Friday, 15 December 2017

Importing Cadsoft Eagle Binary layouts and libraries into pcb-rnd

Further work has gone into pcb-rnd's

trunk/src_plugins/io_eagle/*

import/output plugin for Cadsoft Eagle layouts.

as a result, pcb-rnd can now import:

  • Eagle XML format layouts (.brd), i.e. version 6 and up, including netlist
  • Footprints in Eagle XML format libraries (.lib)
  • Eagle binary format layouts (.brd), i.e. versions 3, 4 and 5, including netlist
  • Footprints in Eagle binary format libraries (.lib)

With this new capability, existing OSHW designs and user contributed parts libraries can remain in the information commons without being fenced off by new changes to Eagle licensing.

As an example, here is the VK3AJG BC547 80m SSB transceiver design, loaded from an Eagle binary format layout (.brd) file made available by G4USP:


and here is a manufacturer supplied footprint for a 50mil spaced header that was only available in an Eagle binary library format:
 

and here is the same header after being exported in Kicad format and loaded into pcbnew:


And here is the legendary TV-be-gone PCB, found in Eagle binary format, and loaded into pcb-rnd:




These new capabilities are in SVN head currently, but will be in the next pcb-rnd package release due shortly.

Caveats include:

  • Eagle's occasional use of net names which are invalid in pcb-rnd, i.e. '-' for the ground net.
  • Thermals for features are indirectly defined in the Eagle file format with electrical nets, so thermals are not automatically generated on import at this point in time, but this could be implemented with more work, subject to user demand.
  • tDocu and bDocu layer features in elements are currently combined with silk layer features. Once pcb-rnd subcircuit refactoring is complete in the next development cycle, footprints will be able to support both silk and documentation layer features and the import-export plugins will be upgraded accordingly.

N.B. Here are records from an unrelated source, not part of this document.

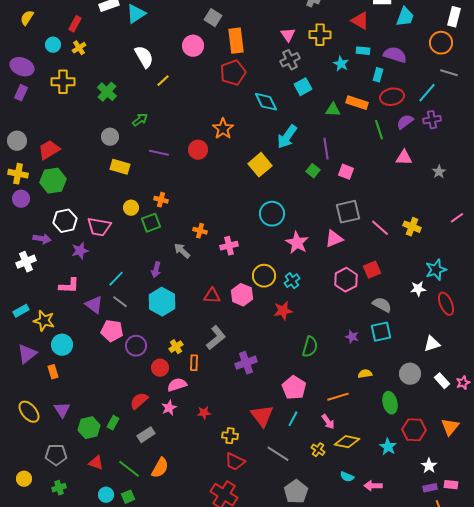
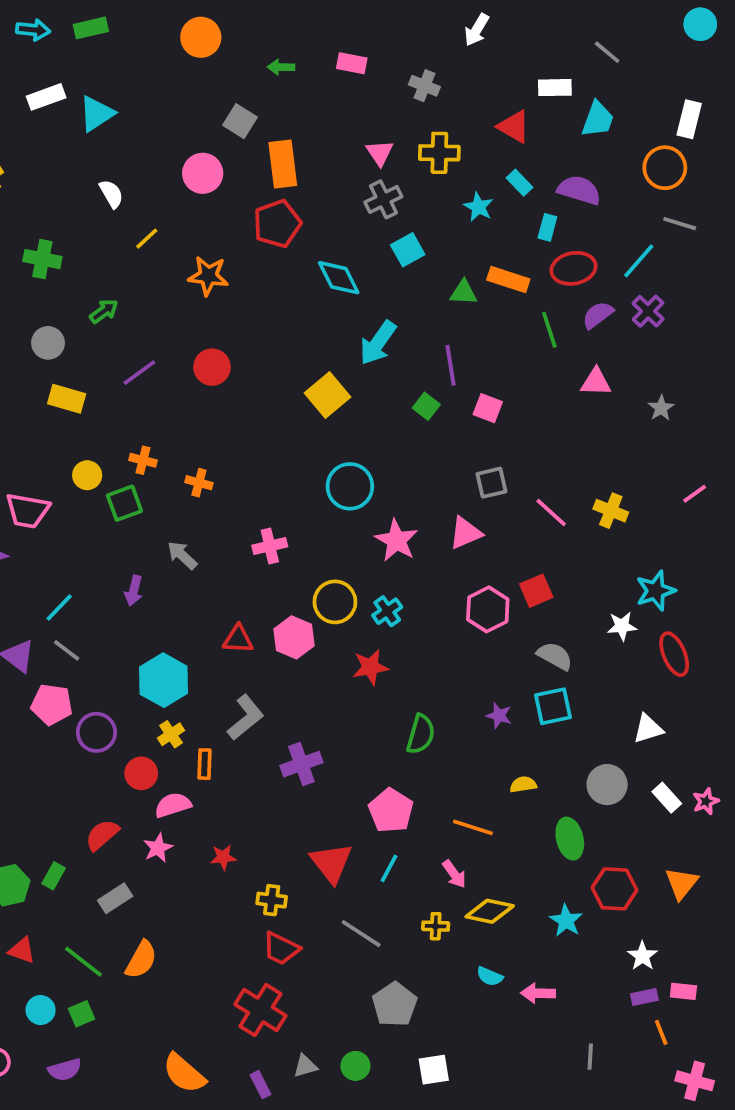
cyan rectangle: (363, 51) -> (519, 183), turned 40
white semicircle: (144, 57) -> (111, 194), size x0.7
green cross: (107, 92) -> (42, 259), turned -30
purple cross: (432, 120) -> (648, 311), turned -36
orange star: (223, 129) -> (208, 276), moved, turned -30
purple line: (159, 153) -> (139, 373), turned -48
gray square: (348, 212) -> (492, 483), size x0.7
orange cross: (200, 231) -> (199, 483), moved
cyan hexagon: (162, 302) -> (164, 680), moved
orange line: (338, 397) -> (473, 827), turned 35
yellow cross: (318, 450) -> (436, 926), turned -32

A loaded layout or library can be modified and/or saved in pcb-rnd's native file format, or exported into other supported formats which include:

  • Kicad s-expression and legacy
  • Protel Autotrax
  • gEDA PCB
  • FidoCadJ

allowing pcb-rnd to provide Eagle->gEDA PCB, Eagle->Kicad and Eagle->Protel Autotrax conversion if required, subject to any feature limitations in the target formats.

As with any of the other layout formats supported by pcb-rnd, an Eagle binary layout can be also be nominated for use as a library in pcb-rnd's preferences.

In closing, with native support for both Eagle layouts and libraries in pcb-rnd, the need for external utilities such as eagle2gedapcb or translate2geda or the various ulp scripts in existence for exporting to foreign formats from within Eagle is much reduced. It should also be noted that pcb-rnd can be run headless, allowing batch conversion of files from the command line.

Thanks also to LA3PNA for his help with example files!!

Friday, 8 September 2017

Importing HPGL plot data into pcb-rnd PCB layouts

HPGL support has now been added to pcb-rnd, allowing import of HPGL plot data exported from programs such as mechanical CAD packages and graphic design and page layout packages such as Inkscape.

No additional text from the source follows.